But for that you don't even need the conversion to a number:

def atLeastN(l:List[Boolean], n:Int) = l.count(a=>a)>=n

Typesafe and elegant ;)

hbatista
A: 

Python:

def at_least(things, count):
     return len(filter(lambda x: bool(x), things)) >= count

at_least([True, False, True], 2)

Has the nice benefit to work on iterables of arbitrary length.

pi
A: 

Not Java, but here are a couple different approaches in scheme.

Not the most efficient thing in the world, but it's functionally correct and far more flexible.

(define (count-true . vals)
   (apply + (map #L(if _ 1 0) vals)))

(define (n-majority? n . vals)
   (>= (apply count-true vals) n))

(define (2-majority? . vals)
   (apply n-majority? 2 vals))

Another stricter implementation, using a sum.

(define (2-majority? v0 v1 v2)
  (define (->0/1 bool) (if bool 1 0))
  (>= (+ (->0/1 v0)
         (->0/1 v1)
         (->0/1 v2))
       2))

And a transliteration of the ternary expression in the highest rated answer (which is my favorite Java solution, particularly if it had a nice comment or was wrapped in a function with a descriptive name):

(define (2-majority? v0 v1 v2)
   (if v0
      (or v1 v2)
      (and v1 v2)))

And here's a macro that should produce majority expressions at will. (n is the number of trues you need.)

(defmacro (n-majority? n . vs)
  (cond ((> n (length vs)) #f)
        ((= n 0)           #t)
        (#t
          `(if ,(car vs)
             `(n-majority? ,(- n 1) ,@(cdr vs))
             `(n-majority? ,n ,@(cdr vs))))))

This last solution gives you both compile-time flexiblity and speed.

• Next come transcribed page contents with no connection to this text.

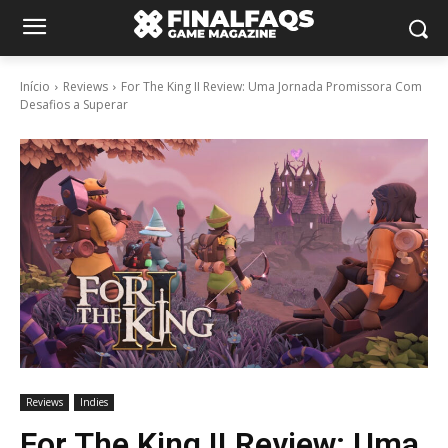
Início
Reviews
For The King II Review: Uma Jornada Promissora Com
Desafios a Superar
Reviews
Indies
For The King II Review: Uma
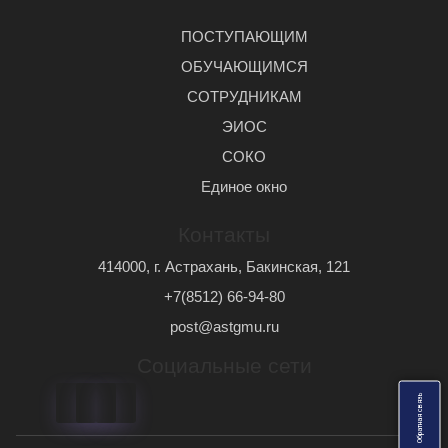
ПОСТУПАЮЩИМ
ОБУЧАЮЩИМСЯ
СОТРУДНИКАМ
ЭИОС
СОКО
Единое окно
Контакты
414000, г. Астрахань, Бакинская, 121
+7(8512) 66-94-80
post@astgmu.ru
Социальные сети
ь
О
б
р
а
т
н
а
я
с
в
я
з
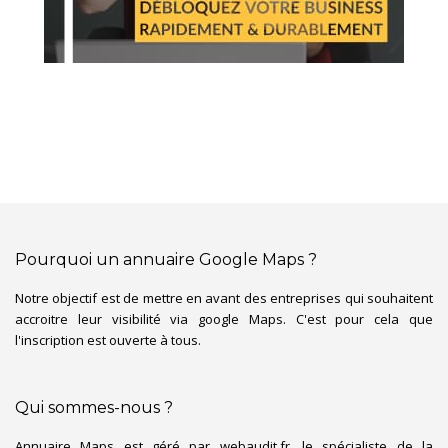
Pourquoi un annuaire Google Maps ?
Notre objectif est de mettre en avant des entreprises qui souhaitent
accroitre leur visibilité via google Maps. C'est pour cela que
l'inscription est ouverte à tous.
Qui sommes-nous ?
Annuaire Maps est géré par webaudit.fr, le spécialiste de la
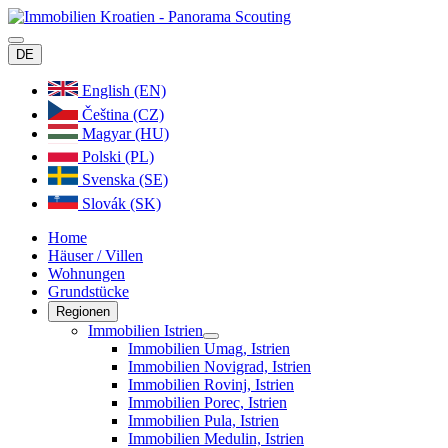
DE
English (EN)
Čeština (CZ)
Magyar (HU)
Polski (PL)
Svenska (SE)
Slovák (SK)
Home
Häuser / Villen
Wohnungen
Grundstücke
Regionen
Immobilien Istrien
Immobilien Umag, Istrien
Immobilien Novigrad, Istrien
Immobilien Rovinj, Istrien
Immobilien Porec, Istrien
Immobilien Pula, Istrien
Immobilien Medulin, Istrien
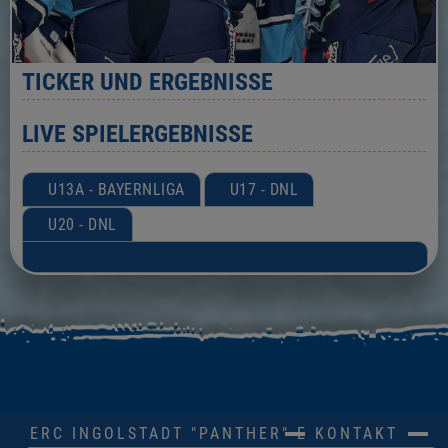
TICKER UND ERGEBNISSE
LIVE SPIELERGEBNISSE
U13A - BAYERNLIGA
U17 - DNL
U20 - DNL
ERC INGOLSTADT "PANTHER" E.V.
KONTAKT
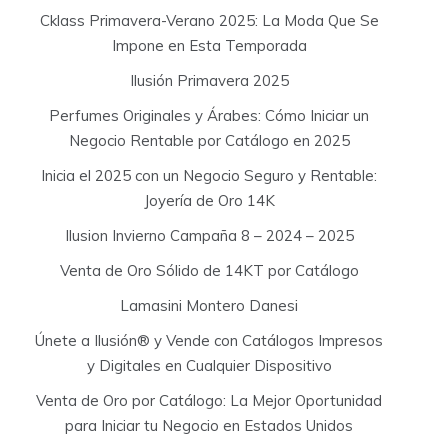
Cklass Primavera-Verano 2025: La Moda Que Se
Impone en Esta Temporada
Ilusión Primavera 2025
Perfumes Originales y Árabes: Cómo Iniciar un
Negocio Rentable por Catálogo en 2025
Inicia el 2025 con un Negocio Seguro y Rentable:
Joyería de Oro 14K
Ilusion Invierno Campaña 8 – 2024 – 2025
Venta de Oro Sólido de 14KT por Catálogo
Lamasini Montero Danesi
Únete a Ilusión® y Vende con Catálogos Impresos
y Digitales en Cualquier Dispositivo
Venta de Oro por Catálogo: La Mejor Oportunidad
para Iniciar tu Negocio en Estados Unidos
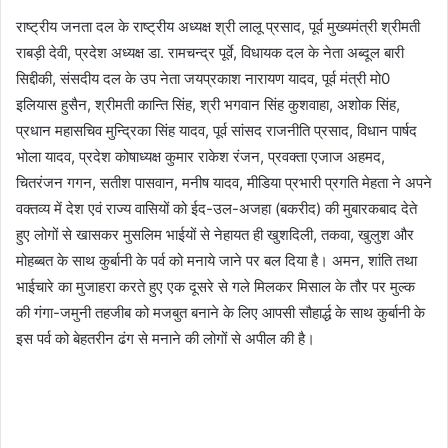
राष्ट्रीय जनता दल के राष्ट्रीय अध्यक्ष श्री लालू प्रसाद, पूर्व मुख्यमंत्री श्रीमती
राबड़ी देवी, प्रदेश अध्यक्ष डा. रामचन्द्र पूर्वे, विधायक दल के नेता अब्दूल बारी
सिद्दीकी, संसदीय दल के उप नेता जयप्रकाश नारायण यादव, पूर्व मंत्री मो0
इलियास हुसैन, श्रीमती कान्ति सिंह, श्री भगवान सिंह कुशवाहा, अशोक सिंह,
प्रधान महासचिव मुन्द्रिका सिंह यादव, पूर्व सांसद राजनीति प्रसाद, विधान पार्षद
भोला यादव, प्रदेश कोषाध्यक्ष कुमार राकेश रंजन, प्रवक्ता एजाज अहमद,
चितरंजन गगन, सतीश पासवान, मनीष यादव, मीडिया प्रभारी प्रगति मेहता ने अपने
वक्तव्य में देश एवं राज्य वासियों को ईद-उल-अजहा (बकरीद) की मुबारकबाद देते
हुए लोगों से खासकर मुसलिम भाईयों से नेहायत ही खुशदिली, तकवा, खुलुश और
मोहब्बत के साथ कुर्बानी के पर्व को मनाये जाने पर बल दिया है। अमन, शांति तथा
भाईचारे का मुजाहरा करते हुए एक दूसरे से गले मिलकर मिसाल के तौर पर मुल्क
की गंगा-जमुनी तहजीब को मजबुत बनाने के लिए आपसी सौहार्द्ध के साथ कुर्बानी के
इस पर्व को बेहतरीन ढंग से मनाने की लोगों से अपील की है।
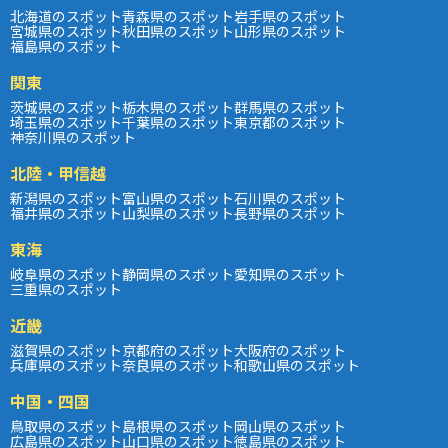
北海道のスポット
青森県のスポット
岩手県のスポット
宮城県のスポット
秋田県のスポット
山形県のスポット
福島県のスポット
関東
茨城県のスポット
栃木県のスポット
群馬県のスポット
埼玉県のスポット
千葉県のスポット
東京都のスポット
神奈川県のスポット
北陸・甲信越
新潟県のスポット
富山県のスポット
石川県のスポット
福井県のスポット
山梨県のスポット
長野県のスポット
東海
岐阜県のスポット
静岡県のスポット
愛知県のスポット
三重県のスポット
近畿
滋賀県のスポット
京都府のスポット
大阪府のスポット
兵庫県のスポット
奈良県のスポット
和歌山県のスポット
中国・四国
鳥取県のスポット
島根県のスポット
岡山県のスポット
広島県のスポット
山口県のスポット
徳島県のスポット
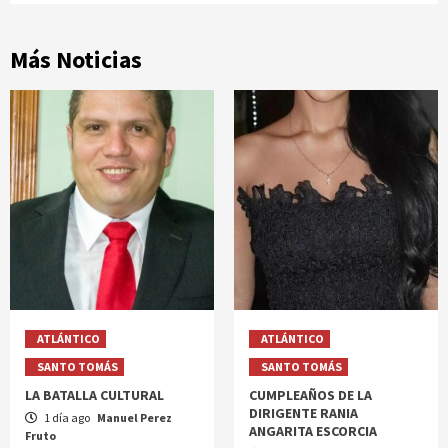
Más Noticias
ATLÁNTICO
ATLÁNTICO
SANTO TOMÁS
SANTO TOMÁS
LA BATALLA CULTURAL
CUMPLEAÑOS DE LA
DIRIGENTE RANIA
1 día ago
Manuel Perez
ANGARITA ESCORCIA
Fruto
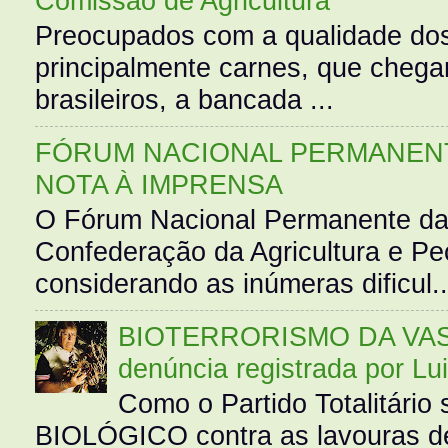
Comissão de Agricultura
Preocupados com a qualidade dos
principalmente carnes, que cheg
brasileiros, a bancada ...
FÓRUM NACIONAL PERMANENT
NOTA À IMPRENSA
O Fórum Nacional Permanente da
Confederação da Agricultura e Pe
considerando as inúmeras dificul..
BIOTERRORISMO DA VASS
denúncia registrada por Lu
Como o Partido Totalitár
BIOLÓGICO contra as lavouras de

I'm also pretty sure that it guarantees that no expression in vs is evaluated more than once (which is quite useful). The aspect of it that still needs improvement (besides much more testing) is that it needs better error handling.

mschaef
A: 

c#

off of the top of my head:

 public bool lol( int minTrue, params bool[] bools )
 {
  return bools.Count( ( b ) => b ) >= minTrue;
 }

should be pretty quick.

A call would look like this:

lol( 2, true, true, false );

This way you are leaving the rules (two must be true) up to the caller, instead of embedding them in the method.

Aaron
A: 

As an addition to TofuBeer's excellent post consider pdox's answer:

static boolean five(final boolean a, final boolean b, final boolean c)
{
    return a == b ? a : c;
}

Consider also it's disassembled version as given by "javap -c"

static boolean five(boolean, boolean, boolean);
  Code:
   0:   iload_0
   1:   iload_1
   2:   if_icmpne   9
   5:   iload_0
   6:   goto    10
   9:   iload_2
   10:  ireturn

pdox's answer compiles to less byte code than any of the previous answers. How does its execution time compare to the others?

one                5242 ms
two                6318 ms
three (moonshadow) 3806 ms
four               7192 ms
five  (pdox)       3650 ms

At least on my computer pdox's answer is just slightly faster than moonshadow's answer, making pdox's the fastest overall (at least on my HP/intel laptop).

Rex Barzee
+3  A: 

It really depends what you mean by "improved":

Clearer?

boolean twoOrMoreAreTrue(boolean a, boolean b, boolean c)
{
    return (a && b) || (a && c) || (b && c);
}

Terser?

boolean moreThanTwo(boolean a, boolean b, boolean c)
{
    return a == b ? a : c;
}

More general?

boolean moreThanXTrue(int x, boolean[] bs)
{
    int count = 0;

    for(boolean b : bs)
    {
        count += b ? 1 : 0;

        if(count > x) return true;
    }

    return false;
}

More scalable?

boolean moreThanXTrue(int x, boolean[] bs)
{
    int count = 0;

    for(int i < 0; i < bs.length; i++)
    {
        count += bs[i] ? 1 : 0;

        if(count > x) return true;

        int needed = x - count;
        int remaining = bs.length - i;

        if(needed >= remaining) return false;
    }

    return false;
}

Faster?

// Only profiling can answer this.

Which one is "improved" depends heavily on the situation.

kerkeslager
A: 
int count=0;

boolean atLeastTwo(boolean a, boolean b, boolean c) {


if (a)
count++;
if (b)
count++;
if (c)
count++;

if (count>1)
return true;
else
return false;
}
Forgoten Dynasty
+1  A: 

In Ruby:

[a, b, c].count { |x| x } >= 2

Which could be run in JRuby on the JavaVM. ;-)

+1  A: 

The 2 and 3 in the question posed are decidedly magic-numberish. The 'correct' answer will depend on whether the interviewer was trying to get at your grasp of boolean logic (and I don't think pdox's answer could be bested in this respect) or your understanding of architectural issues.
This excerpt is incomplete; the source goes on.